Interpreting the longings of these pure and natural human characteristics as inferior (a means only) to the ways of the Divine, subordinating the former to the supra-ethical dynamic principles, fails to imply the underlying identity between them.
The transpersonal psychologist grants these human excellences in the higher stages of contemplative development a legitimate life of their own; they are not merely temporary palliatives but often man’s only route to Godhead and can therefore never be dismissed as a mark of transition, or written off as ineffectual.

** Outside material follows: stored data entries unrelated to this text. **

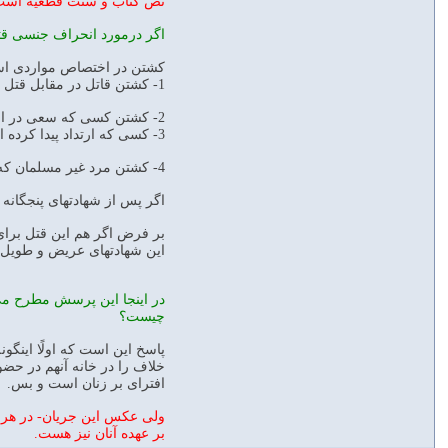
نص كتاب و سنت قطعيه است. و
اگر درمورد انحراف جنسى قتل
كشتن در اختصاص مواردى است 
1- كشتن قاتل در مقابل قتل عمد مگر آنكه وارثان او را ببخشند؛
2- كشتن كسى كه سعى در افساد مى كند آنهم در بعضى موارد البته در صورتى كه پيش از دستيابى توبه اى نكرده باشد؛
3- كسى كه ارتداد پيدا كرده البته با شرايط خاصش؛
4- كشتن مرد غير مسلمان كه با زن مسلمان- يا شهودى- زنا كرده باشد.
اگر پس از شهادتهاى پنجگانه 
بر فرض اگر هم اين قتل برا
اين شهادتهاى عريض و طويل 
در اينجا اين پرسش مطرح مى 
چيست؟
پاسخ اين است كه اولًا اينگون
خلاف را در خانه آنهم در حضو
افتراى بر زنان است و بس.
ولى عكس اين جريان- در هر 
بر عهده آنان نيز هست.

For Sri Aurobindo, these transpersonal views regarding the triumph of human’s aspirations in a full and new life are certainly meaningful, but they leave out the divine origin of these human potentials, and he moves beyond the transpersonal experiences to the source of them, i.e., to God.
Man is not a self-sufficient being but supported from within and above by the divine spiritual principle. These human qualities have ultimate value only in this wider spiritual context and cannot be seperated from God.
Transpersonal psychology, in its relation with natural science acknowledges mystical/spiritual experiences as symbols which indeed points to God, though the transpersonal psychologist remains searching for the absolute ground of everything exclusively in man rather than in the Divine.
The transpersonal exploration of the mystical dimensions of life and its preoccupation with man’s spiritual aspirations for a “human spirituality” seems therefore a highly valuable self-preparation towards Sri Aurobindo’s aim and destiny of human life, i.e., the evolution of a divine humanity through the mysterious “outflower-ing” of the Divine in man.
Despite these differences between the two views, both in their search for the higher and deeper meaning of the inner dimensions of human existence maintain that man is a never—finished product of evolution with endless potentialities for inner growth, and has the capacity to cultivate the psyche’s higher aspirations for a spiritual reality beyond the grasp of the pragmatic human intellect.